* [DATA IN THIS EXERCISE]:
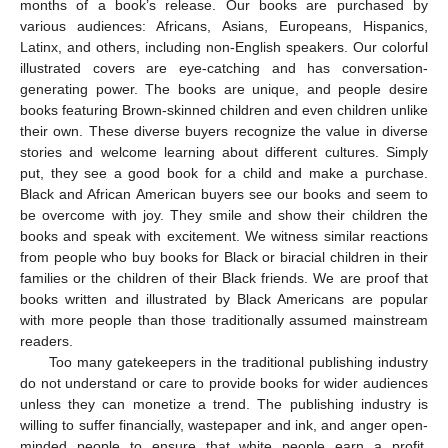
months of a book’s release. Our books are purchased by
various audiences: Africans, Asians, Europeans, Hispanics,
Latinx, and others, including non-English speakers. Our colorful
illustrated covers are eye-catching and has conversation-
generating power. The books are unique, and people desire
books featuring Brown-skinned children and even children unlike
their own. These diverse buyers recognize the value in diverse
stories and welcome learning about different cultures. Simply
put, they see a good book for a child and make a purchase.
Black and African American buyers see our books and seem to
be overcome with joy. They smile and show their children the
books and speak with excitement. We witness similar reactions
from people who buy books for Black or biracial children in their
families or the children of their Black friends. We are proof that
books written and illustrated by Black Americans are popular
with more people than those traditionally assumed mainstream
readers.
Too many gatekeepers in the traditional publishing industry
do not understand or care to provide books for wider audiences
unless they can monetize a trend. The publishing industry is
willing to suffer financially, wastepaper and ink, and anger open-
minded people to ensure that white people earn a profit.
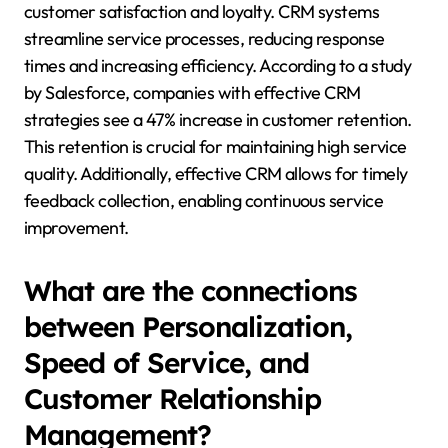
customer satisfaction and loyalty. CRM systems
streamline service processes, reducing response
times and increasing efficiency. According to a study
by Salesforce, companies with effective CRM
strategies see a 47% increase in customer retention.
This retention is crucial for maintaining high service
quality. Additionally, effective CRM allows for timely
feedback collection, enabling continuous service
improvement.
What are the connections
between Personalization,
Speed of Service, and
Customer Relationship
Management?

* [YOUR TASK]:
Look through the listing, and copy each line in which the string "people" turns up.

* [ANSWER SPACE]:
generating power. The books are unique, and people desire
from people who buy books for Black or biracial children in their
with more people than those traditionally assumed mainstream
minded people to ensure that white people earn a profit.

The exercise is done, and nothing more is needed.